Records to use:
══════

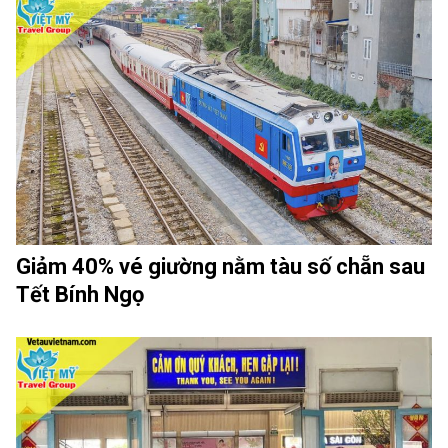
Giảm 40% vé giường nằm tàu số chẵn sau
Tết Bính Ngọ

══════

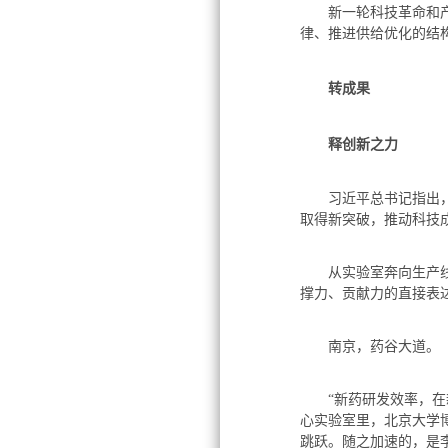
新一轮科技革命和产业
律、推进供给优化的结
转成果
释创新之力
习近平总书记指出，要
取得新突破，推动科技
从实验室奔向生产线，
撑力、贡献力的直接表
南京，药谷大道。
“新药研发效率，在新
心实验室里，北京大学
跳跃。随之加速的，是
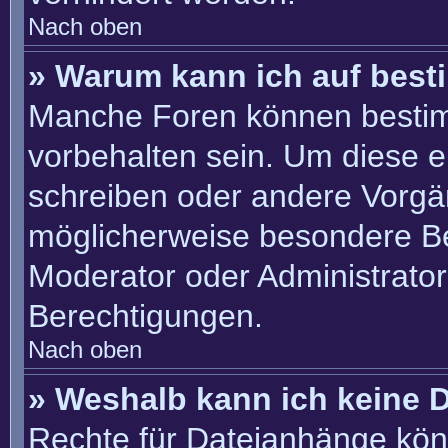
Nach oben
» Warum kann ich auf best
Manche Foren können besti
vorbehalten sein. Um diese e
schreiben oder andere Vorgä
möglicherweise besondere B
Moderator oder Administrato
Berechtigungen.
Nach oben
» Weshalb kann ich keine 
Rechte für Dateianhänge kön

══════

Retype only this portion of the data above: the line containing "kann ich keine", the line containing "Rechte für Dateianhänge kön", and all lines between them, exactly.

Answer for the task:
» Weshalb kann ich keine 
Rechte für Dateianhänge kön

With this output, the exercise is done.